Override PGVector for correct async metadata deserialization, fixes #124

langchain-ai · shamspias · Oct 7, 2024 · Oct 7, 2024 · Oct 7, 2024 · Oct 7, 2024
commit 6488c1a8205b71e1d8f9c724dc6335b3b364f540
diff --git a/src/retrieval_graph/retrieval.py b/src/retrieval_graph/retrieval.py
@@ -8,15 +8,14 @@
 
 import os
 from contextlib import contextmanager
-from typing import Generator, Any, Dict
+from typing import Generator
 
 from langchain_core.embeddings import Embeddings
 from langchain_core.runnables import RunnableConfig
 from langchain_core.vectorstores import VectorStoreRetriever
 
 from retrieval_graph.configuration import Configuration, IndexConfiguration
 
-
 ## Encoder constructors
 
 
@@ -110,7 +109,60 @@ def make_pgvector_retriever(
     configuration: IndexConfiguration, embedding_model: Embeddings
 ) -> Generator[VectorStoreRetriever, None, None]:
     """Configure this agent to connect to a pgvector index."""
-    from langchain_postgres.vectorstores import PGVector
+    import json
+    from typing import Any, List, Tuple
+    from langchain_postgres.vectorstores import PGVector as OverPGVector
+    from langchain_core.documents import Document
+
+    class PGVector(OverPGVector):
+        """
+        A custom override of the PGVector class to handle metadata deserialization issues
+        when operating in async_mode. This class addresses a known issue where metadata,
+        stored as byte data, is not properly converted back into a dictionary format
+        during asynchronous operations.
+
+        The override specifically ensures that all metadata, whether stored as bytes,
+        strings, or other unrecognized formats, is correctly processed into a dictionary
+        format suitable for use within the application. This is crucial for maintaining
+        consistency and usability of metadata across asynchronous database interactions.
+
+        Issue Reference:
+        "Metadata field not properly deserialized when using async_mode=True with PGVector #124"
+
+        Methods:
+            _results_to_docs_and_scores: Converts query results from PGVector into a list
+                                         of tuples, each containing a Document and its corresponding
+                                         score, while ensuring metadata is correctly deserialized.
+        """
+        def _results_to_docs_and_scores(self, results: Any) -> List[Tuple[Document, float]]:
+            """Return docs and scores from results."""
+            docs = []
+            for result in results:
+                # Access the metadata
+                metadata = result.EmbeddingStore.cmetadata
+
+                # Process the metadata to ensure it's a dict
+                if not isinstance(metadata, dict):
+                    if hasattr(metadata, 'buf'):
+                        # For Fragment types (e.g., asyncpg.Record)

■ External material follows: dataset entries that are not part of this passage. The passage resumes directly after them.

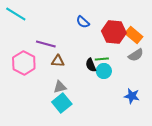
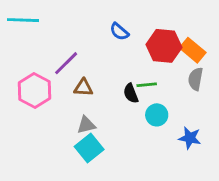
cyan line: (16, 14) -> (23, 20), turned -30
purple line: (46, 44) -> (66, 63), turned -60
gray semicircle: (136, 55) -> (196, 79), turned 133
cyan circle: (104, 71) -> (157, 115), moved

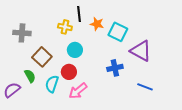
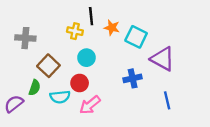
green semicircle: (30, 76) -> (35, 88), turned 48
cyan semicircle: (52, 84) -> (60, 97), turned -114
blue line: (145, 87) -> (167, 100), turned 56

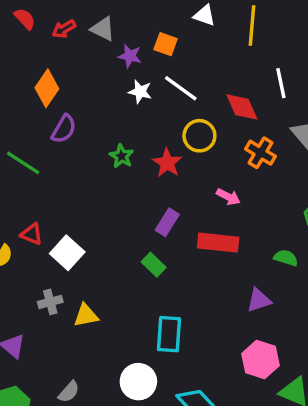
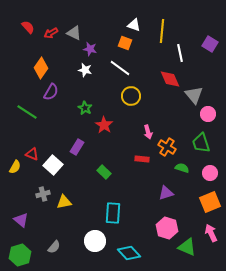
orange square: (166, 44) -> (125, 43), moved
white line: (281, 83) -> (180, 53), moved
white star: (140, 92) -> (85, 70), moved
red diamond: (242, 107) -> (170, 79), moved
orange cross: (260, 153) -> (167, 147), moved
red star: (167, 163) -> (104, 125), moved
pink arrow: (228, 197) -> (148, 132), turned 48
purple rectangle: (167, 222) -> (77, 147), moved
red rectangle: (218, 243) -> (142, 159), size x0.6

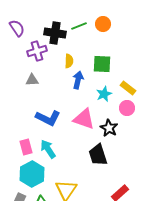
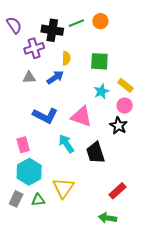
blue arrow: (78, 80) -> (55, 77), moved, turned 42
black star: (109, 128) -> (119, 126), moved
cyan arrow: (48, 149) -> (66, 144), moved

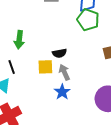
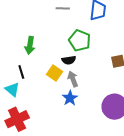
green pentagon: (88, 20) -> (80, 40), moved
yellow square: (45, 67) -> (54, 73), turned 35

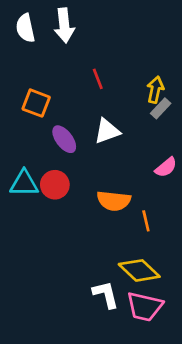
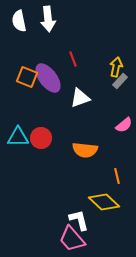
purple ellipse: (64, 139) -> (48, 78), moved, size x1.4
orange line: (146, 221) -> (117, 176), moved
pink trapezoid: (145, 307) -> (72, 239), moved, turned 36

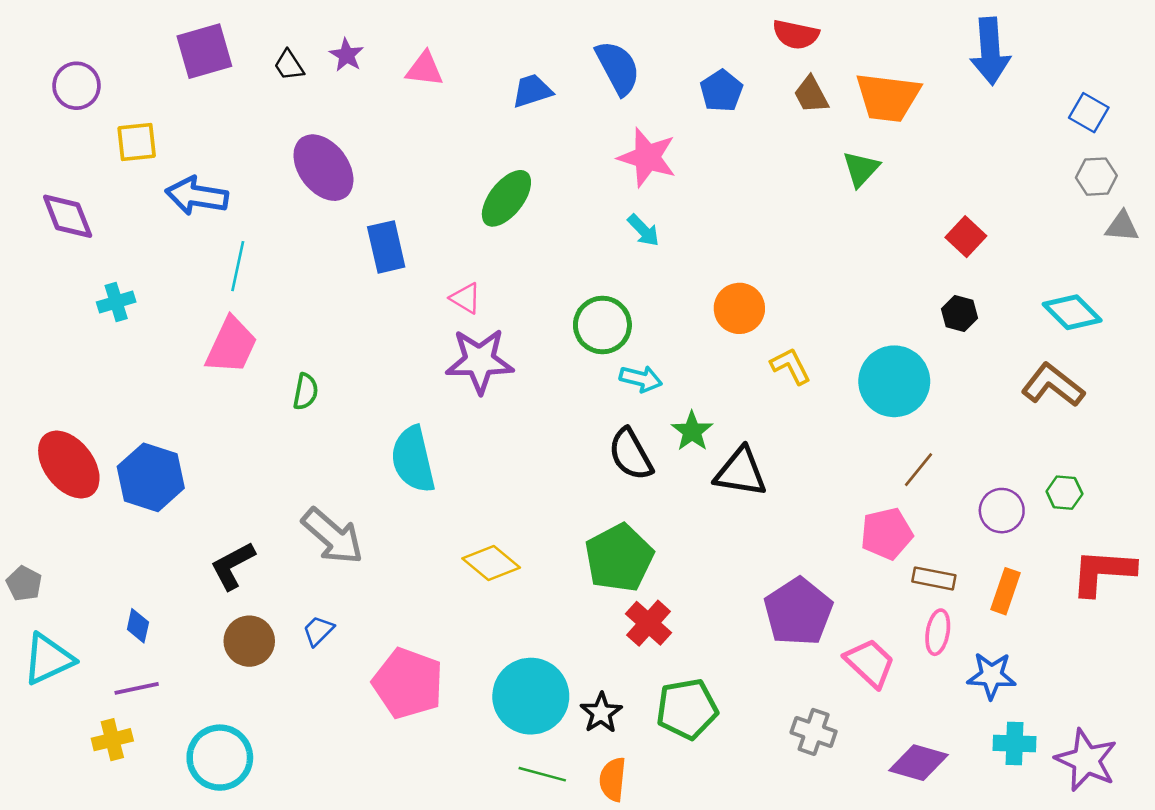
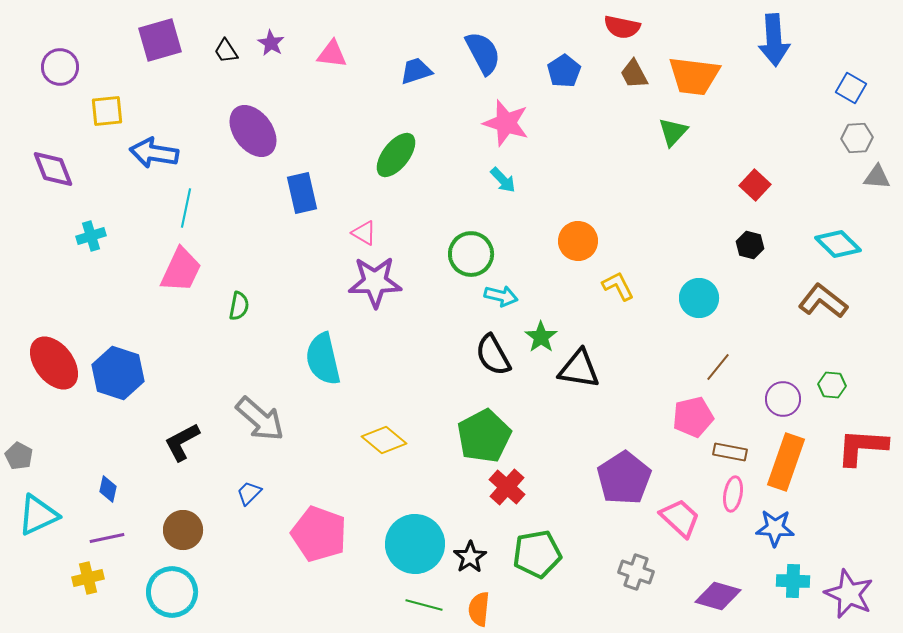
cyan circle: (894, 381) -> (699, 298), size x0.7
orange rectangle: (1006, 591) -> (786, 462), size x1.6
brown circle: (249, 641) -> (183, 530), moved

+                        metadata_bytes = metadata.buf
+                        metadata_str = metadata_bytes.decode('utf-8')

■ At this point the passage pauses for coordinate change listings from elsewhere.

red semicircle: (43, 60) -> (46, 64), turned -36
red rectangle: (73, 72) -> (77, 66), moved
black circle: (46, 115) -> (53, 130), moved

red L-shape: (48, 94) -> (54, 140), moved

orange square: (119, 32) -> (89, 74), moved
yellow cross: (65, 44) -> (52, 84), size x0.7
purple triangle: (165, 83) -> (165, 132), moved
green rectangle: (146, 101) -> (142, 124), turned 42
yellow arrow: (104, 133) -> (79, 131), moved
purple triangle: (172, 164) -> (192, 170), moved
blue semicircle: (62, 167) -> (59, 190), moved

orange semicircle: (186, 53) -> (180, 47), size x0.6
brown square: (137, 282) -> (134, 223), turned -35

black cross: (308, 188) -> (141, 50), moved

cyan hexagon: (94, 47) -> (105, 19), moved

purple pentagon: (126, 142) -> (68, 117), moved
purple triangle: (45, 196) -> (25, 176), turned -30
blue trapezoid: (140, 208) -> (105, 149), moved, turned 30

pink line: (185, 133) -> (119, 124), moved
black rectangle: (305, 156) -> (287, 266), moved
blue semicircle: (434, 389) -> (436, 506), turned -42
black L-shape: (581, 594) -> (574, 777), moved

+                        metadata = json.loads(metadata_str)
+                    elif isinstance(metadata, str):
+                        # If it's a JSON string
+                        metadata = json.loads(metadata)
+                    else:
+                        # Handle other types if necessary
+                        metadata = {}
+
+                doc = Document(
+                    id=str(result.EmbeddingStore.id),
+                    page_content=result.EmbeddingStore.document,
+                    metadata=metadata,
+                )
+                score = result.distance if self.embeddings is not None else None
+                docs.append((doc, score))
+            return docs
 
     connection_string = os.environ.get("PGVECTOR_CONNECTION_STRING")
     if not connection_string:
@@ -129,21 +181,10 @@ def make_pgvector_retriever(
     )
 
     search_kwargs = configuration.search_kwargs
-
-    # Ensure search_kwargs is a dictionary
-    if not isinstance(search_kwargs, dict):
-        search_kwargs = {}
-
-    search_kwargs: Dict[str, Any] = search_kwargs  # Explicit type annotation
-    # Add a filter to ensure we only retrieve documents for the given user_id
     user_id = configuration.user_id
     metadata_filter = search_kwargs.setdefault("filter", {})
     metadata_filter["user_id"] = {"$eq": user_id}
-
-    # Create a retriever from the vector store
-    retriever = vstore.as_retriever(search_kwargs=search_kwargs)
-
-    yield retriever
+    yield vstore.as_retriever(search_kwargs=search_kwargs)
 
 
 @contextmanager
@@ -178,4 +219,4 @@ def make_retriever(
                 "Unrecognized retriever_provider in configuration. "
                 f"Expected one of: {', '.join(Configuration.__annotations__['retriever_provider'].__args__)}\n"
                 f"Got: {configuration.retriever_provider}"
-            )
+            )